Vercors

Trouver les chemins de l’eau souterraine

 

Espaces naturels n°43 - juillet 2013

Le Dossier

Baudouin Lismonde
Spéléologue, Membre du comité scientifique du PNR Vercors et de RN Hauts Plateaux

 

Des questions comme la pollution, la contamination des ressources en eau prennent de l’importance... Pour connaître les chemins de l’eau, s’adjoindre le concours d’hydrogéologues, de spéléologues, de géologues... Exemple dans le Haut-Vercors.

Pour qui gère un espace naturel, il est utile et simple de connaître les chemins de l’eau, des cours d’eau. Google Earth suffit largement pour ce faire. Dans les régions calcaires cependant, les régions karstiques comme on dit, c’est une tout autre affaire.
Prenons l’exemple des Hauts plateaux du Vercors (réserve naturelle), la photo aérienne ne révèle que rochers nus, forêts maigres, pelouses bien grillées à la fin de l’été. Mais où passe l’eau de la pluie  ?
On connaît le principe. L’eau s’infiltre par les fissures de la roche, s’enfonce sous les prairies, et sous les arbres. Elle part pour un voyage inconnu dans les ténèbres, dans les profondeurs du calcaire, par un cheminement qu’elle a trouvé, agrandi elle-même vers un point de sortie au débouché du calcaire, au contact d’une vallée.
La recherche du chemin suivi par l’eau souterraine est un problème très difficile. Sa solution exige la collaboration de plusieurs acteurs.
L’hydrogéologue s’intéresse à l’eau souterraine. Il part des sources, faciles à trouver. Pour les Hauts plateaux du Vercors, elles sont dans les gorges de la Bourne : la grotte de Bournillon, énorme par son porche et ses débits, les sources d’Arbois plus discrètes, la grotte de la Luire perchée sur le bord du plateau et une dernière enfin, bien cachée : le Siphon d’Arbois qui ne coule que quelques heures par an.

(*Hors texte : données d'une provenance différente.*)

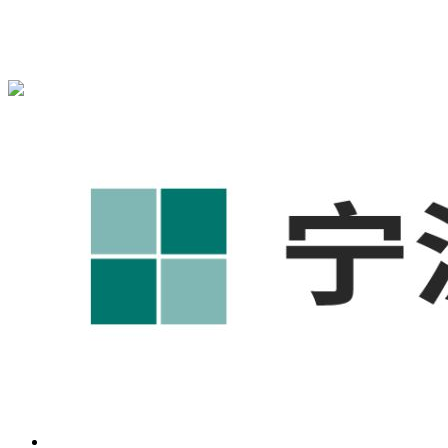
宁波奥凯盛鼎信息科技有限公司为您免费提供
1688代运营
,工
业品网络营销,抖音运营等相关信息发布和资讯展示，敬请关
注！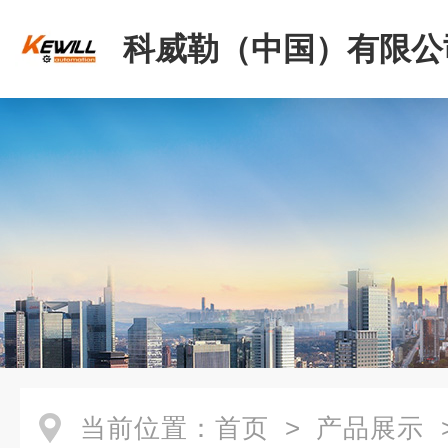
科威勒（中国）有限公
当前位置：
首页
>
产品展示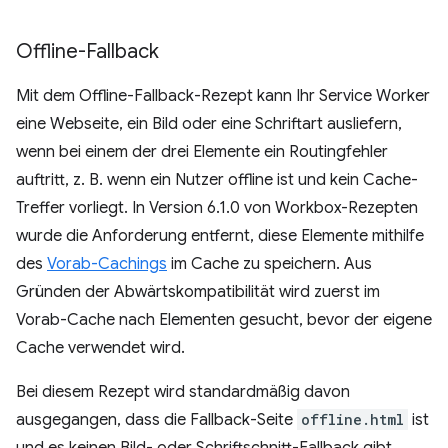
Offline-Fallback
Mit dem Offline-Fallback-Rezept kann Ihr Service Worker
eine Webseite, ein Bild oder eine Schriftart ausliefern,
wenn bei einem der drei Elemente ein Routingfehler
auftritt, z. B. wenn ein Nutzer offline ist und kein Cache-
Treffer vorliegt. In Version 6.1.0 von Workbox-Rezepten
wurde die Anforderung entfernt, diese Elemente mithilfe
des
Vorab-Cachings
im Cache zu speichern. Aus
Gründen der Abwärtskompatibilität wird zuerst im
Vorab-Cache nach Elementen gesucht, bevor der eigene
Cache verwendet wird.
Bei diesem Rezept wird standardmäßig davon
ausgegangen, dass die Fallback-Seite
offline.html
ist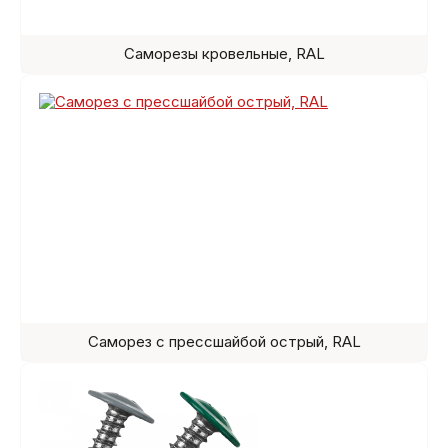
Саморезы кровельные, RAL
Саморез с прессшайбой острый, RAL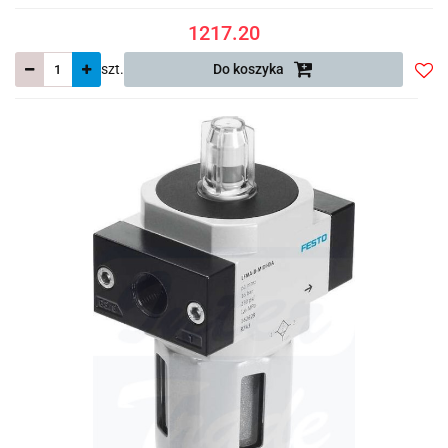
1217.20
szt.
Do koszyka
Do
prze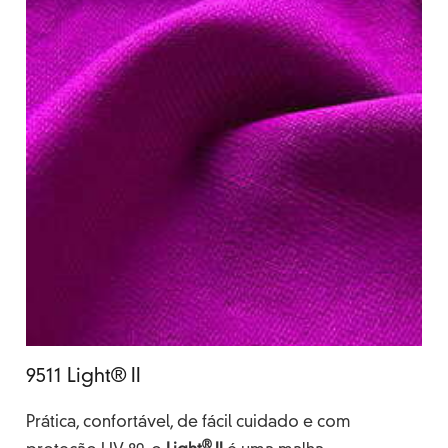
9511 Light® II
Prática, confortável, de fácil cuidado e com
®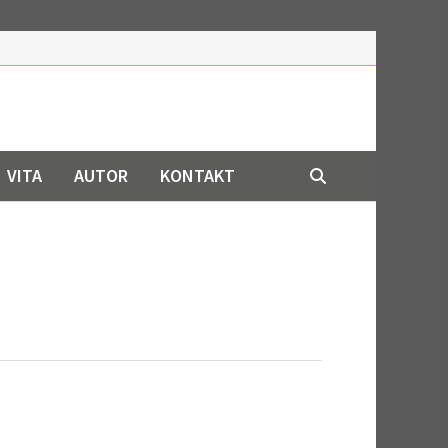
VITA
AUTOR
KONTAKT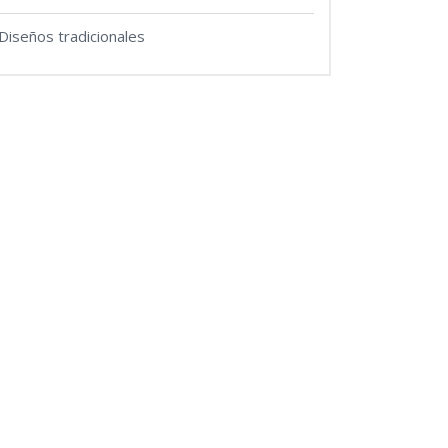
Diseños tradicionales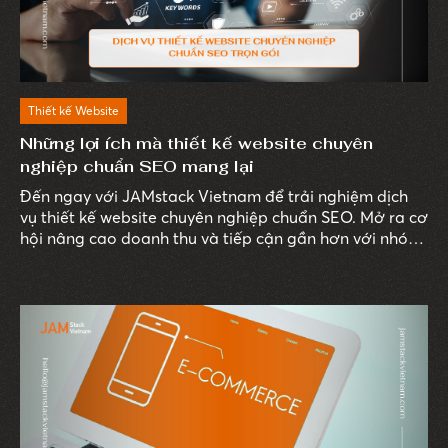
Thiết kế Website
Những lợi ích mà thiết kế website chuyên
nghiệp chuẩn SEO mang lại
Đến ngay với JAMstack Vietnam để trải nghiệm dịch
vụ thiết kế website chuyên nghiệp chuẩn SEO. Mở ra cơ
hội nâng cao doanh thu và tiếp cận gần hơn với nhóm
khách hàng tiềm năng. Cùng tìm hiểu ngay sau đây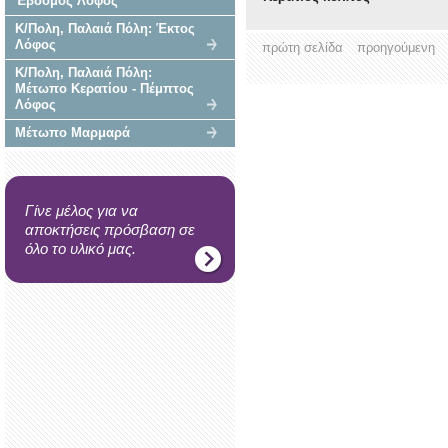
Έβδομος Λόφος
Κ/Πολη, Παλαιά Πόλη: Έκτος
Λόφος
πρώτη σελίδα
προηγούμενη
Κ/Πολη, Παλαιά Πόλη:
Μέτωπο Κερατίου - Πέμπτος
Λόφος
Μέτωπο Μαρμαρά
Γίνε μέλος για να
αποκτήσεις πρόσβαση σε
όλο το υλικό μας.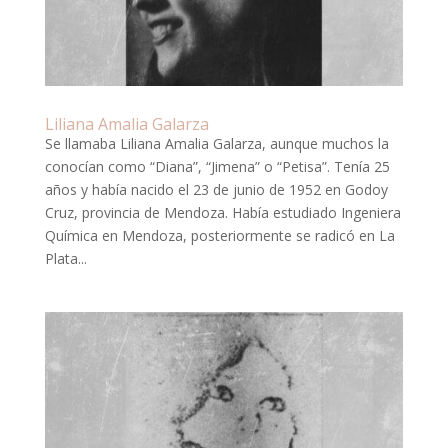
Liliana Amalia Galarza
Se llamaba Liliana Amalia Galarza, aunque muchos la
conocían como “Diana”, “Jimena” o “Petisa”. Tenía 25
años y había nacido el 23 de junio de 1952 en Godoy
Cruz, provincia de Mendoza. Había estudiado Ingeniera
Química en Mendoza, posteriormente se radicó en La
Plata...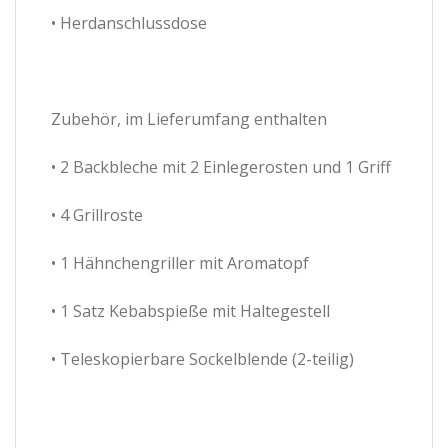
• Herdanschlussdose
Zubehör, im Lieferumfang enthalten
• 2 Backbleche mit 2 Einlegerosten und 1 Griff
• 4 Grillroste
• 1 Hähnchengriller mit Aromatopf
• 1 Satz Kebabspieße mit Haltegestell
• Teleskopierbare Sockelblende (2-teilig)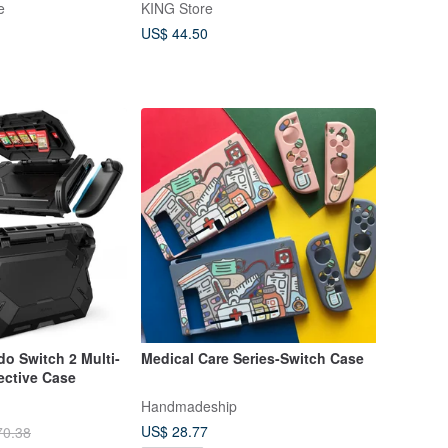
e
KING Store
multiple platforms
US$ 44.50
do Switch 2 Multi-
Medical Care Series-Switch Case
ective Case
Handmadeship
US$ 28.77
70.38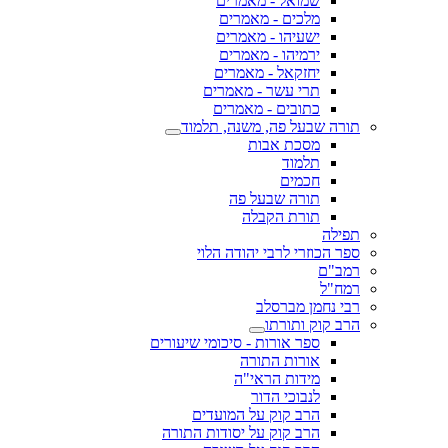
שמואל - מאמרים
מלכים - מאמרים
ישעיהו - מאמרים
ירמיהו - מאמרים
יחזקאל - מאמרים
תרי עשר - מאמרים
כתובים - מאמרים
תורה שבעל פה, משנה, תלמוד
מסכת אבות
תלמוד
חכמים
תורה שבעל פה
תורת הקבלה
תפילה
ספר הכוזרי לרבי יהודה הלוי
רמב"ם
רמח"ל
רבי נחמן מברסלב
הרב קוק ותורתו
ספר אורות - סיכומי שיעורים
אורות התורה
מידות הראי"ה
לנבוכי הדור
הרב קוק על המועדים
הרב קוק על יסודות התורה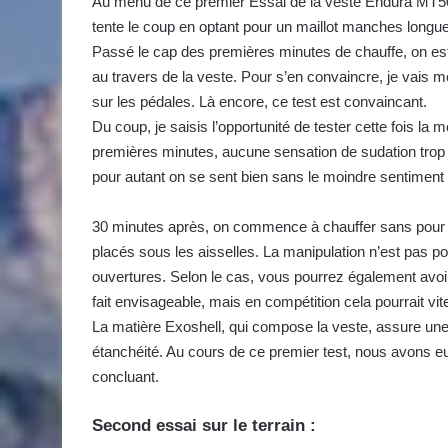
Au menu de ce premier Essai de la veste Endura MT500
tente le coup en optant pour un maillot manches longu
Passé le cap des premières minutes de chauffe, on est s
au travers de la veste. Pour s’en convaincre, je vais m
sur les pédales. Là encore, ce test est convaincant.
Du coup, je saisis l’opportunité de tester cette fois la 
premières minutes, aucune sensation de sudation trop
pour autant on se sent bien sans le moindre sentiment 
30 minutes après, on commence à chauffer sans pour aut
placés sous les aisselles. La manipulation n’est pas pos
ouvertures. Selon le cas, vous pourrez également avoir
fait envisageable, mais en compétition cela pourrait vi
La matière Exoshell, qui compose la veste, assure une 
étanchéité. Au cours de ce premier test, nous avons eu l
concluant.
Second essai sur le terrain :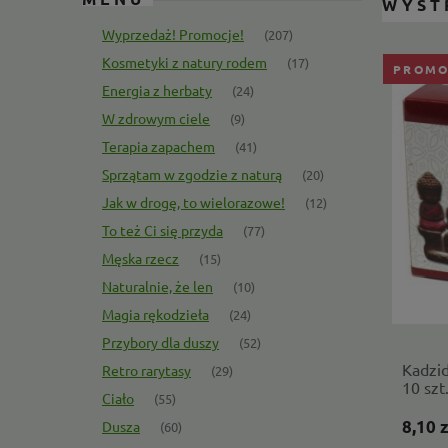
WYST
Wyprzedaż! Promocje!
(207)
Kosmetyki z natury rodem
(17)
PROMO
Energia z herbaty
(24)
W zdrowym ciele
(9)
Terapia zapachem
(41)
Sprzątam w zgodzie z naturą
(20)
Jak w drogę, to wielorazowe!
(12)
To też Ci się przyda
(77)
Męska rzecz
(15)
Naturalnie, że len
(10)
Magia rękodzieła
(24)
Przybory dla duszy
(52)
Kadzi
Retro rarytasy
(29)
10 szt
Ciało
(55)
Aroma
8,10 z
Dusza
(60)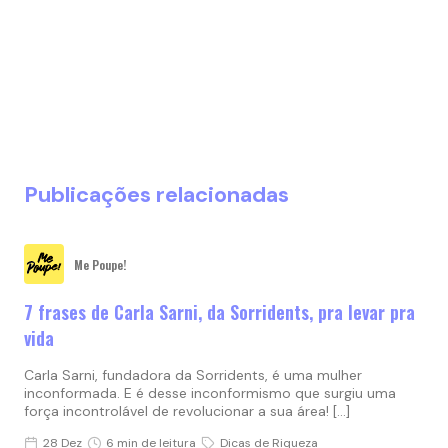
Publicações relacionadas
Me Poupe!
7 frases de Carla Sarni, da Sorridents, pra levar pra
vida
Carla Sarni, fundadora da Sorridents, é uma mulher
inconformada. E é desse inconformismo que surgiu uma
força incontrolável de revolucionar a sua área! […]
28 Dez
6 min de leitura
Dicas de Riqueza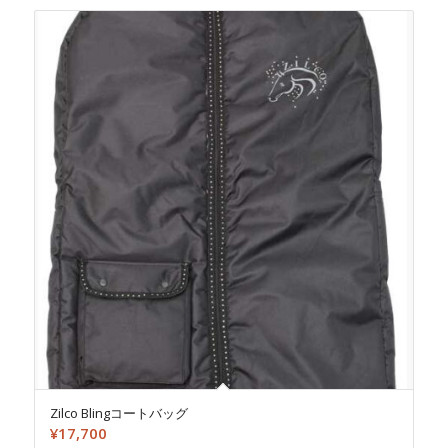
Zilco Blingコートバッグ
¥
17,700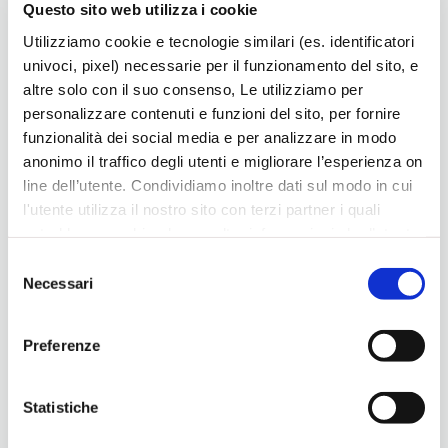
Questo sito web utilizza i cookie
Utilizziamo cookie e tecnologie similari (es. identificatori
“Una vita da abbracciare”
univoci, pixel) necessarie per il funzionamento del sito, e
altre solo con il suo consenso, Le utilizziamo per
13 Luglio 2026
personalizzare contenuti e funzioni del sito, per fornire
funzionalità dei social media e per analizzare in modo
anonimo il traffico degli utenti e migliorare l’esperienza on
line dell’utente. Condividiamo inoltre dati sul modo in cui
l'utente utilizza il nostro sito con terzi partner i quali
potrebbero combinarle con altre informazioni che l’utente
ha fornito loro o che hanno raccolto dal suo utilizzo dei
Selezione
loro servizi, per finalità pubblicitarie creando elenchi di
Necessari
del
segmenti di pubblico per fornire annunci sui social media
consenso
e su internet anche connessi a preferenze e
Preferenze
comportamenti degli utenti. Lei può dare, rifiutare o
Bassano, i​​​​​​ncontro conviviale con i sindaci
modificare il consenso in ogni momento, con riferimento
18 Giugno 2026
a tutti i cookie di una certa categoria, o ad alcuni di essi,
Statistiche
cliccando sui pulsanti
Accetta
,
Accetta selezionati
o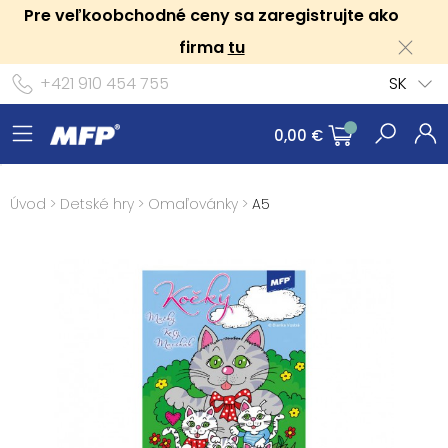
Pre veľkoobchodné ceny sa zaregistrujte ako
firma
tu
+421 910 454 755
SK
0,00 €
Úvod
>
Detské hry
>
Omaľovánky
>
A5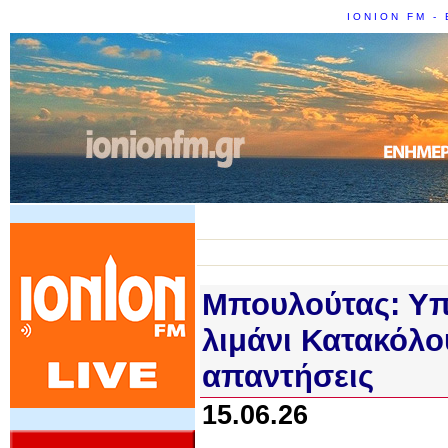
IONION FM - 
Μπουλούτας: Υπ
λιμάνι Κατακόλο
απαντήσεις
15.06.26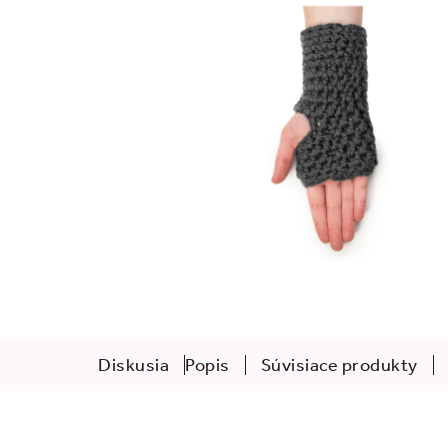
Diskusia
Popis
Súvisiace produkty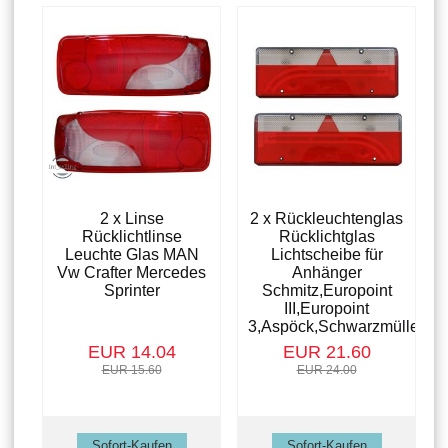
2 x Linse
2 x Rückleuchtenglas
Rücklichtlinse
Rücklichtglas
Leuchte Glas MAN
Lichtscheibe für
Vw Crafter Mercedes
Anhänger
Sprinter
Schmitz,Europoint
III,Europoint
3,Aspöck,Schwarzmüller
EUR 14.04
EUR 21.60
EUR 15.60
EUR 24.00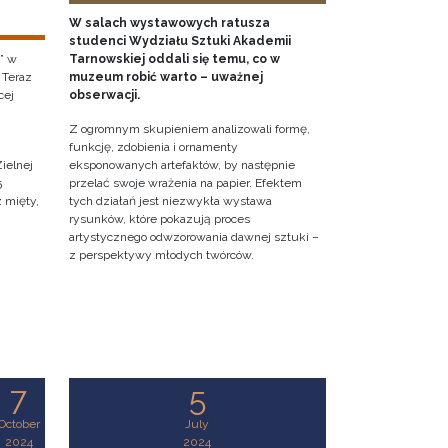
W salach wystawowych ratusza
studenci Wydziału Sztuki Akademii
” w
Tarnowskiej oddali się temu, co w
 Teraz
muzeum robić warto – uważnej
cej
obserwacji.
Z ogromnym skupieniem analizowali formę,
funkcję, zdobienia i ornamenty
ielnej
eksponowanych artefaktów, by następnie
5
przelać swoje wrażenia na papier. Efektem
z mięty,
tych działań jest niezwykła wystawa
rysunków, które pokazują proces
artystycznego odwzorowania dawnej sztuki –
z perspektywy młodych twórców.
7
5
October
July
2024
2024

L’hydrogéologue essaye aussi de délimiter le bassin versant de la source, c’est-à-dire l’ensemble des points du plateau pour lesquels l’eau de pluie sort à la source. Pour cela, il s’appuie sur les apports des spéléologues et des géologues.
Les spéléologues sont censés connaître les entrailles de la Terre. Ils doivent savoir, eux, où passe l’eau, quels sont ses lieux d’enfoncement, ses cheminements, ses confluences, ses collecteurs. Ils sont les derniers explorateurs de la planète, arpentant patiemment les chaos calcaires à la recherche de fissures qui donneraient accès aux gouffres, aux réseaux souterrains qu’ils convoitent. En réalité, si les spéléos connaissent bien certaines parties du monde souterrain, on peut dire que la plus grande part leur échappe encore : elle reste à explorer.
D’ailleurs, que connaît-on sur les Hauts plateaux ? Plusieurs gouffres ont été explorés qui rejoignent le bas des calcaires mais sans offrir d’accès à des rivières souterraines. Néanmoins, le réseau de la Luire (Saint-Agnan-en-Vercors, Drôme), le plus grand du Vercors pour le développement (53 km), offre une vue fascinante mais fragmentaire sur les circulations souterraines.
Les spéléos pratiquent aussi des traçages permettant de connecter un point de la surface avec une source. Mais si ces traçages jouent le rôle de vérification, ils ne fournissent pas le détail du chemin de l’eau.
Ces explorateurs apportent aussi une connaissance supplémentaire : leurs topographies des gouffres révèlent des éléments sur leur structuration.
Si l’eau coule à l’air libre dans les galeries (on dit vadose), c’est la pesanteur qui guide l’eau. On constate alors que l’eau descend assez verticalement dans les calcaires du Vercors qui sont très fissurés. Et quand les fissures ne permettent pas à l’eau de traverser les bancs, elle se contente de suivre les joints de strate.
En revanche, si les conduits sont noyés, l’eau qui est sous pression suit la ligne la plus droite possible vers l’exutoire en empruntant les calcaires fissurés.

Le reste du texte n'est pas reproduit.